Common problems in introductory physics classes ask for the voltage drop across resistors. The fundamental configurations examined in introductory courses are resistors in series and resistors in parallel. Lessons on inductors (coils) and the voltage drops they cause usually follow the lessons on resistors. Inductors also cause voltage drops in a circuit, just as resistors do, but the process is different. The voltage drops are not constant like in most resistors, but the result with respect to voltage drop is effectively the same.

Calculate the voltage drop across a series of resistors by summing up their resistances and multiplying by the current through them. The same current will run through each one, by the law of conservation of mass and the law of conservation of charge, so if you know the current through one, you know the current through them all. For example, if the resistances of three resistors in series is 3 ohms, 2 ohms and 4 ohms, and the current through one of them is known to be 2 amps, then the voltage drop through the length of them is (3+2+4)*2 = 18 volts, assuming resistances in the wire between the resistors is negligible or included in the three resistance measurements already.

Calculate the voltage drop across series in parallel with the formula 1/R(total) = 1/R1 + 1/R2, where R1 and R2 are the resistances of the two parallel resistors. R(total) is the equivalent resistance of the two parallel resistors. In other words, if you removed the parallel structure in the electrical circuit and replaced it with a resistor with resistance R(total), the voltage drop through that stretch would be the same. This is a result of what is called Kirchhoff's loop rule. Any closed loop around the circuit must sum to zero potential drop, if you include any voltage sources as having opposite-signed voltage drop from the resistors' voltage drop. Then you will just use the current before or after the parallel section to calculate the voltage drop by V=i*R(total). For example, if R1=1 ohm and R2=2 ohms, then 1/R(total) = 1/1 + 1/2 = 1.5, so R(total) = 2/3. If the current at any point in the same circuit is, say, 3 amps, then the voltage drop through each of the resistors must be 3 x 2/3 = 2 volts.

Calculate the voltage drop across an inductor (coil) by multiplying the inductor's inductance by the rate of change of the current through it. Inductance is measured in henries (H). So if a coil of inductance 5 Henries has a current increasing in it by 2 Coulombs per second at that instant in time, then the induced electromotive force (emf) that opposed the voltage driving the current is 10 volts at that instant in time. This induced emf is equivalent to a voltage drop in a resistor, because it reduces the voltage as the electrons traverse the electrical circuit, just as a resistor would reduce the voltage.

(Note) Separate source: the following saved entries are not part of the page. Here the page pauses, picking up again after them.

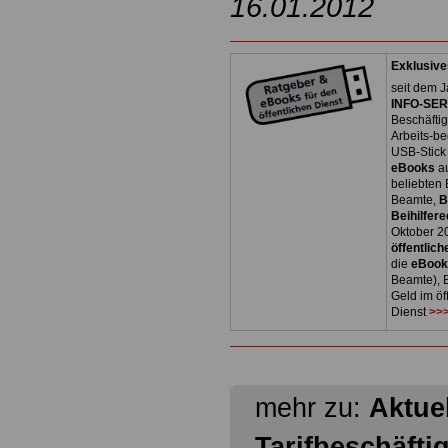
16.01.2012
Exklusive
seit dem J
INFO-SERV
Beschäfti
Arbeits-be
USB-Stick
eBooks
a
beliebten
Beamte,
B
Beihilfere
Oktober 2
öffentlich
die
eBoo
Beamte), B
Geld im öf
Dienst
>>>
mehr zu:
Aktuel
Tarifbeschäfti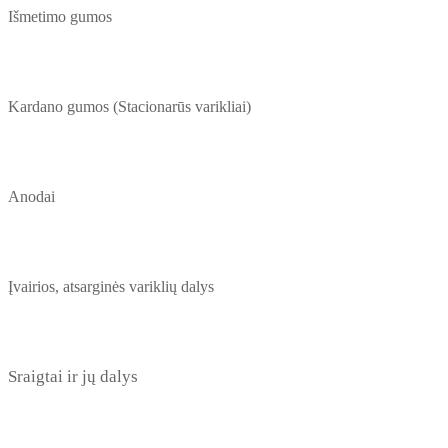
Išmetimo gumos
Kardano gumos (Stacionarūs varikliai)
Anodai
Įvairios, atsarginės variklių dalys
Sraigtai ir jų dalys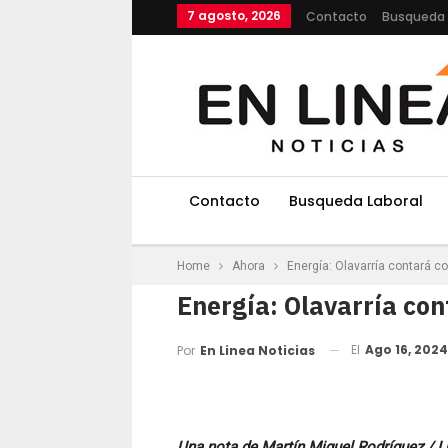
7 agosto, 2026
Contacto
Busqueda 
Contacto
Busqueda Laboral
Home
Ahora
Energía: Olavarría contará c
Energía: Olavarría con
El
Ago 16, 2024
Por
En Linea Noticias
Una nota de Martín Miguel Rodríguez / 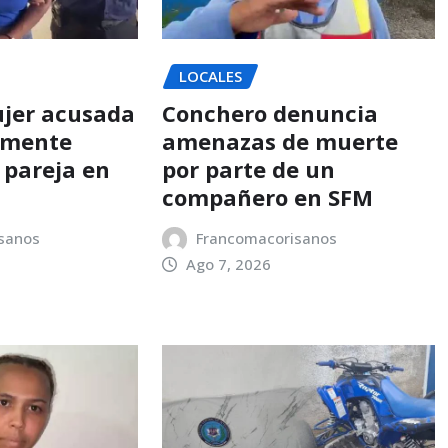
LOCALES
jer acusada
Conchero denuncia
amente
amenazas de muerte
 pareja en
por parte de un
compañero en SFM
sanos
Francomacorisanos
Ago 7, 2026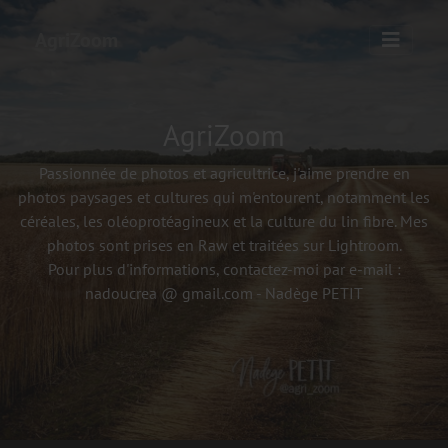
AgriZoom
AgriZoom
Passionnée de photos et agricultrice, j'aime prendre en
photos paysages et cultures qui m'entourent, notamment les
céréales, les oléoprotéagineux et la culture du lin fibre. Mes
photos sont prises en Raw et traitées sur Lightroom.
Pour plus d'informations, contactez-moi par e-mail :
nadoucrea @ gmail.com - Nadège PETIT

Calculate the voltage drop (actually a voltage gain) across the secondary coil of a transformer from the voltage drop across the transformer's primary coil by using the formula V1/n1 = V2/n2, where n1 is the number of turns the primary coil makes around the transformer and n2 is the number of turns the secondary coil makes around the transformer. The primary coil reduces the circuit it is connected to by a certain voltage so the circuit that the secondary coil is hooked into can serve as a voltage source. In other words, the voltage loss in the first circuit leads to a voltage gain in the other. So if Step 3 yields that the AC voltage drop through the primary coil oscillates between +10 volts and -10 volts, and if n1 is 1000 coils and n2 is 500 coils, then the voltage gain in the secondary coil oscillates between V2 = V1_n2/n1 = +10_(500/1000) = +5 volts and -5 volts.